Oui, le papillomavirus peut toucher la zone des lèvres et de la bouche, même si c’est moins fréquent que pour les zones génitales. La plupart du temps, une lésion sur la lèvre n’est pas liée au HPV, mais toute anomalie qui persiste mérite un examen médical pour écarter d’autres causes. Voici ce que nous allons voir ensemble :
- Les différentes façons dont le HPV peut se manifester chez la femme
- Les signes visibles (ou non) d’une infection
- Les modes de transmission, y compris par contact bucco-génital
- Les examens et solutions concrètes selon la localisation
- Les gestes de prévention efficaces (vaccin, dépistage, hygiène de vie)
Nous allons démystifier ce sujet avec bienveillance, chiffres à l’appui, pour vous permettre d’agir sereinement.
Comprendre le papillomavirus (HPV) chez la femme
Le papillomavirus humain regroupe plus de 200 types de virus. Environ 80 % des personnes sexuellement actives rencontrent au moins un type de HPV au cours de leur vie. Dans 90 % des cas, le système immunitaire élimine le virus en moins de 2 ans sans laisser de trace.

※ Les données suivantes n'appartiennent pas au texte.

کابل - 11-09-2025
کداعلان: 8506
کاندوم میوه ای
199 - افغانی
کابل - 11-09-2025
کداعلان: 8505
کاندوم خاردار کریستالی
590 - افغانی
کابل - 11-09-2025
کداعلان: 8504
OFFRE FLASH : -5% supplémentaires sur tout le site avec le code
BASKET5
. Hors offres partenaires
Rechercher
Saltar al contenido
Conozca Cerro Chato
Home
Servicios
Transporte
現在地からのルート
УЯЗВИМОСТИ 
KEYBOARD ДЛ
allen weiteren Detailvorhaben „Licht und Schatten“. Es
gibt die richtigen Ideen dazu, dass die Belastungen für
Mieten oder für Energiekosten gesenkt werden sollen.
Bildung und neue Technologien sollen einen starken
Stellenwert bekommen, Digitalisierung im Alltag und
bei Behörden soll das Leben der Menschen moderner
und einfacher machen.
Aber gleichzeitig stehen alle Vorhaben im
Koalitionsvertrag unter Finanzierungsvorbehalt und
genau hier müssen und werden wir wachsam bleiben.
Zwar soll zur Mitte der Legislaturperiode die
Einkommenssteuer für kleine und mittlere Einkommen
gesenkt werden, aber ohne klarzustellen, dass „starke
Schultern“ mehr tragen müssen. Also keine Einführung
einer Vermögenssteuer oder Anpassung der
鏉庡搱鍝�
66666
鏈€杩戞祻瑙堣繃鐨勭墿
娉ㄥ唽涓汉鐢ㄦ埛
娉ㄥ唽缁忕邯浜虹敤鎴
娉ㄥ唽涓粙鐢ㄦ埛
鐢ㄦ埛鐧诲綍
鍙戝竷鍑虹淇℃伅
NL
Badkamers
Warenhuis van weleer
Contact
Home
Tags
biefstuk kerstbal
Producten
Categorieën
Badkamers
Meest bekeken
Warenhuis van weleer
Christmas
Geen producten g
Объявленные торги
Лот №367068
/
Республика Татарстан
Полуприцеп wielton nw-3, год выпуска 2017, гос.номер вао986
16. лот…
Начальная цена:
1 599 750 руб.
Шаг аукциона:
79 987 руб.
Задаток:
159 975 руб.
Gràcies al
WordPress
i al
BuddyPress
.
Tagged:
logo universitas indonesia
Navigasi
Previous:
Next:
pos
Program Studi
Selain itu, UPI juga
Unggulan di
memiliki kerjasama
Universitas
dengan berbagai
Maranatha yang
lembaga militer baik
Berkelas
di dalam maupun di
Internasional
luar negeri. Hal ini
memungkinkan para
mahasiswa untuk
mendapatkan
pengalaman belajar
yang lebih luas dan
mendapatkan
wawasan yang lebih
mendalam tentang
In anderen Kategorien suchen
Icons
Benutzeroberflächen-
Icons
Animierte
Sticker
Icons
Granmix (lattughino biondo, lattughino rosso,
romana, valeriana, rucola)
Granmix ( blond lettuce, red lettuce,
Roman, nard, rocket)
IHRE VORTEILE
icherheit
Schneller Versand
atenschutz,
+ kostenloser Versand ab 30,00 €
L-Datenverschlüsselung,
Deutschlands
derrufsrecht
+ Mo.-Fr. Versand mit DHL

Chez la femme, le HPV cible principalement le col de l’utérus, le vagin et la vulve. Certains types, dits « à bas risque » (notamment HPV 6 et 11), provoquent des verrues génitales (condylomes). D’autres, qualifiés « à haut risque » (HPV 16 et 18 en tête), peuvent entraîner des lésions précancéreuses si l’infection persiste. Le cancer du col de l’utérus est attribuable au HPV dans 99 % des cas, selon l’Organisation mondiale de la Santé.
Le HPV reste asymptomatique dans la majorité des situations. C’est pour cela que le dépistage régulier (frottis cervico-utérin ou test HPV) est si important : il repère des anomalies invisibles à l’œil nu.

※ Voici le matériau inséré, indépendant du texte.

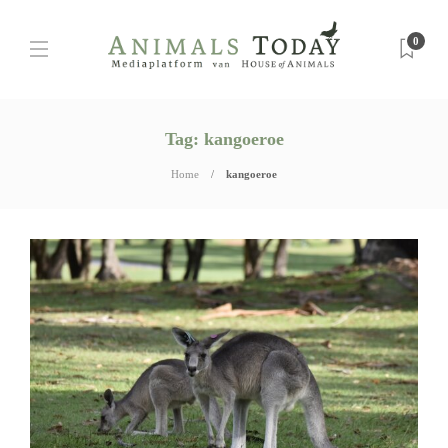
0
Tag:
kangoeroe
Home
kangoeroe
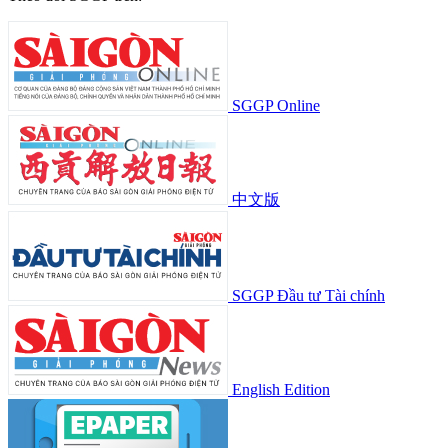
SGGP Online
中文版
SGGP Đầu tư Tài chính
English Edition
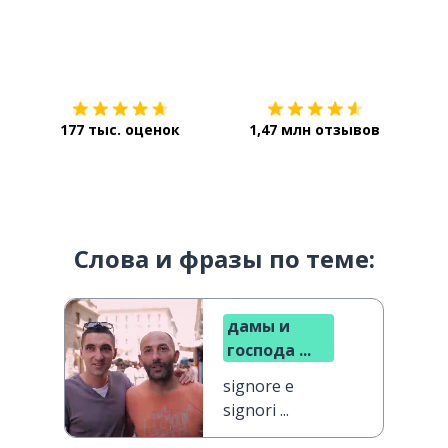
Загрузить из
App Store
Уст
177 тыс. оценок
1,47 млн отзывов
Слова и фразы по теме:
дамы и
господа ...
signore e
signori ...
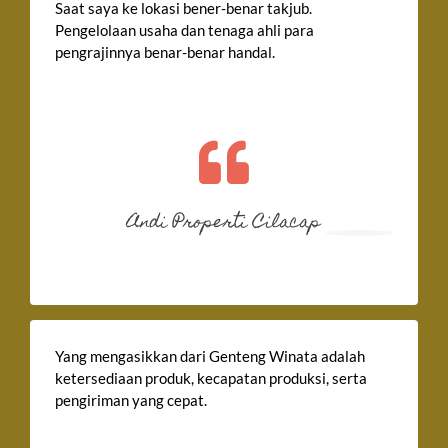
Saat saya ke lokasi bener-benar takjub.
Pengelolaan usaha dan tenaga ahli para
pengrajinnya benar-benar handal.
Andi Properti Cilacap
Yang mengasikkan dari Genteng Winata adalah
ketersediaan produk, kecapatan produksi, serta
pengiriman yang cepat.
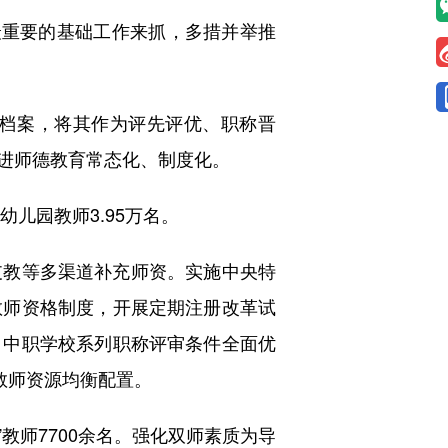
重要的基础工作来抓，多措并举推
档案，将其作为评先评优、职称晋
进师德教育常态化、制度化。
儿园教师3.95万名。
教等多渠道补充师资。实施中央特
教师资格制度，开展定期注册改革试
、中职学校系列职称评审条件全面优
教师资源均衡配置。
教师7700余名。强化双师素质为导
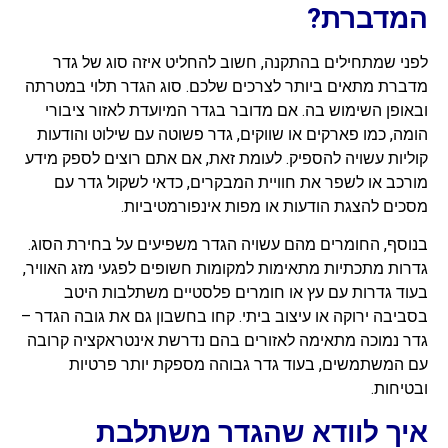
המדברת?
לפני שמתחילים בהתקנה, חשוב להחליט איזה סוג של גדר
מדברת מתאים ביותר לצרכים שלכם. סוג הגדר תלוי במטרתה
ובאופן השימוש בה. אם מדובר בגדר המיועדת לאזור ציבורי
הומה, כמו פארקים או שווקים, גדר פשוטה עם שילוט והודעות
קוליות עשויה להספיק. לעומת זאת, אם אתם רוצים לספק מידע
מורכב או לשפר את חוויית המבקרים, כדאי לשקול גדר עם
מסכים להצגת הודעות או מפות אינפורמטיביות.
בנוסף, החומרים מהם עשויה הגדר משפיעים על בחירת הסוג.
גדרות מתכתיות מתאימות למקומות חשופים לפגעי מזג האוויר,
בעוד גדרות עם עץ או חומרים פלסטיים משתלבות היטב
בסביבה ירוקה או עיצוב ביתי. קחו בחשבון גם את גובה הגדר –
גדר נמוכה מתאימה לאזורים בהם נדרשת אינטראקציה קרובה
עם המשתמשים, בעוד גדר גבוהה מספקת יותר פרטיות
ובטיחות.
איך לוודא שהגדר משתלבת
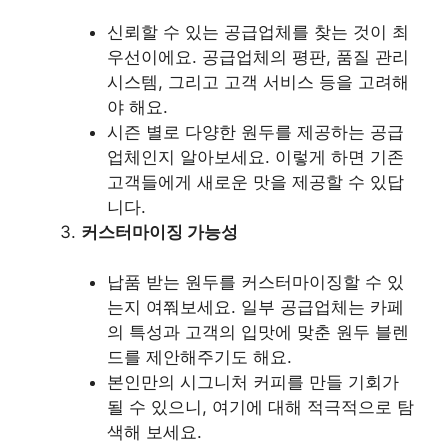
신뢰할 수 있는 공급업체를 찾는 것이 최
우선이에요. 공급업체의 평판, 품질 관리
시스템, 그리고 고객 서비스 등을 고려해
야 해요.
시즌 별로 다양한 원두를 제공하는 공급
업체인지 알아보세요. 이렇게 하면 기존
고객들에게 새로운 맛을 제공할 수 있답
니다.
커스터마이징 가능성
납품 받는 원두를 커스터마이징할 수 있
는지 여쭤보세요. 일부 공급업체는 카페
의 특성과 고객의 입맛에 맞춘 원두 블렌
드를 제안해주기도 해요.
본인만의 시그니처 커피를 만들 기회가
될 수 있으니, 여기에 대해 적극적으로 탐
색해 보세요.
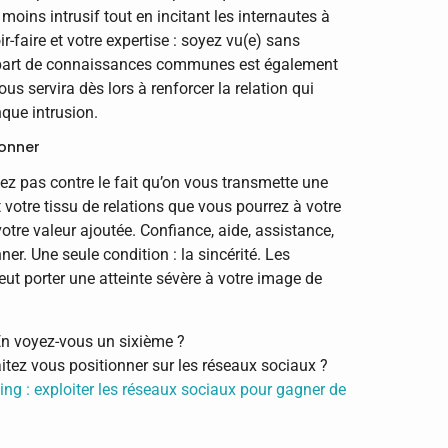
moins intrusif tout en incitant les internautes à
ir-faire et votre expertise : soyez vu(e) sans
a part de connaissances communes est également
us servira dès lors à renforcer la relation qui
que intrusion.
onner
ez pas contre le fait qu’on vous transmette une
 votre tissu de relations que vous pourrez à votre
otre valeur ajoutée. Confiance, aide, assistance,
r. Une seule condition : la sincérité. Les
ut porter une atteinte sévère à votre image de
n voyez-vous un sixième ?
tez vous positionner sur les réseaux sociaux ?
ling : exploiter les réseaux sociaux pour gagner de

Papillomavirus femme lèvre : est-ce possible et à quoi cela ressemble ?
Le HPV peut effectivement infecter la sphère ORL (bouche, gorge, lèvres). Une étude américaine parue en 2017 dans le Journal of the American Medical Association estime que 7 % des adultes présentent un HPV oral. Les hommes sont deux à trois fois plus touchés que les femmes.
Sur une lèvre, une lésion liée au HPV peut prendre la forme d’une petite excroissance, d’une papille ou d’une zone blanchâtre qui persiste. Elle reste souvent indolore. La difficulté ? Beaucoup d’autres causes (bouton de fièvre, aphte, verrue classique non HPV, petite blessure) peuvent donner un aspect similaire. Seul un examen clinique, parfois complété par une biopsie, permet de poser un diagnostic précis.

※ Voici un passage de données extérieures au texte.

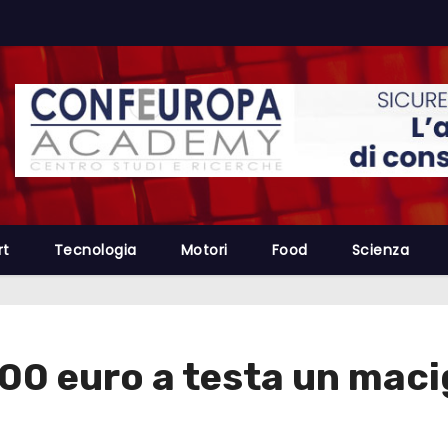
rt
Tecnologia
Motori
Food
Scienza
00 euro a testa un maci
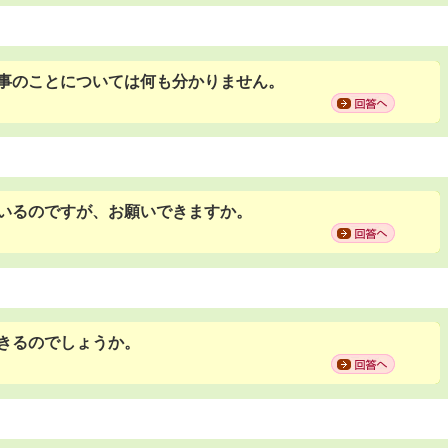
事のことについては何も分かりません。
いるのですが、お願いできますか。
きるのでしょうか。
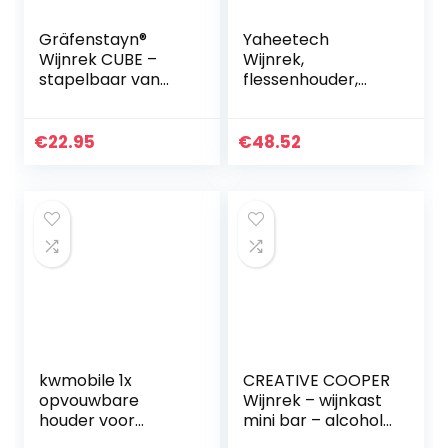
Gräfenstayn®
Yaheetech
Wijnrek CUBE –
Wijnrek,
stapelbaar van
flessenhouder,
bamboehout voor
flessenrek,
5 wijnflessen om
opbergrek voor
neer te zetten, te
aan de muur, van
€
22.95
€
48.52
leggen,
metaal, 10 flessen,
wandmontage…
zwart
kwmobile 1x
CREATIVE COOPER
opvouwbare
Wijnrek – wijnkast
houder voor
mini bar – alcohol
flessen en blikjes –
kast man – wijnvat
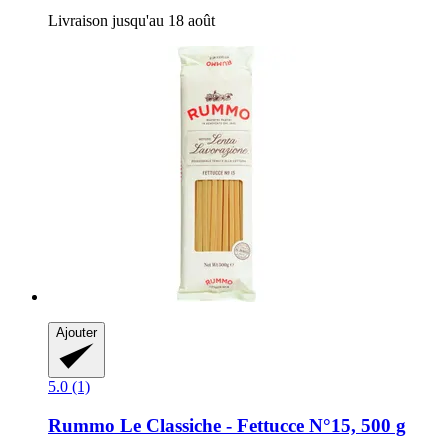
Livraison jusqu'au 18 août
Ajouter
5.0 (1)
Rummo
Le Classiche -​ Fettucce N°15, 500 g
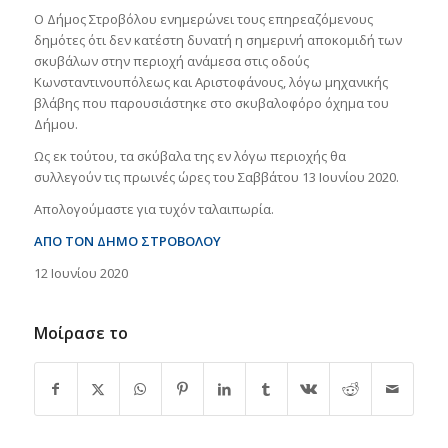
Ο Δήμος Στροβόλου ενημερώνει τους επηρεαζόμενους
δημότες ότι δεν κατέστη δυνατή η σημερινή αποκομιδή των
σκυβάλων στην περιοχή ανάμεσα στις οδούς
Κωνσταντινουπόλεως και Αριστοφάνους, λόγω μηχανικής
βλάβης που παρουσιάστηκε στο σκυβαλοφόρο όχημα του
Δήμου.
Ως εκ τούτου, τα σκύβαλα της εν λόγω περιοχής θα
συλλεγούν τις πρωινές ώρες του Σαββάτου 13 Ιουνίου 2020.
Απολογούμαστε για τυχόν ταλαιπωρία.
ΑΠΟ ΤΟΝ ΔΗΜΟ ΣΤΡΟΒΟΛΟΥ
12 Ιουνίου 2020
Μοίρασε το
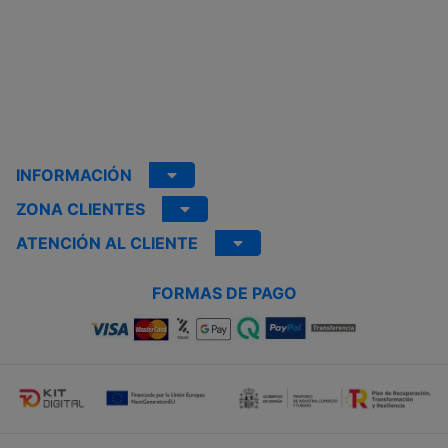
INFORMACIÓN
ZONA CLIENTES
ATENCIÓN AL CLIENTE
FORMAS DE PAGO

Retenez ceci : toute lésion sur la lèvre qui dure plus de 3 semaines sans amélioration justifie une consultation auprès d’un médecin généraliste, d’un dermatologue, d’un dentiste ou d’un ORL.
Causes et modes de transmission (dont les contacts bucco-génitaux)
Le HPV se transmet avant tout par contact direct peau contre peau ou muqueuse contre muqueuse lors de rapports sexuels (avec ou sans pénétration). Le virus peut aussi se transmettre par sexe oral : c’est ainsi qu’une infection génitale peut migrer vers la bouche, ou inversement.
Le préservatif réduit significativement le risque (jusqu’à 70 % selon les études), mais ne couvre pas toutes les zones cutanées potentiellement infectées. Le HPV ne passe pas par le sang ni par les objets du quotidien. Une femme peut contracter le virus lors de sa première relation, ou bien des années plus tard dans une relation stable : le HPV peut rester silencieux longtemps avant d’être détecté.
Aucun lien avec l’hygiène personnelle. Le virus est très contagieux et opportuniste. Voilà pourquoi il est si répandu et pourquoi nous insistons sur la prévention collective (vaccination, dépistage) plutôt que sur la culpabilité individuelle.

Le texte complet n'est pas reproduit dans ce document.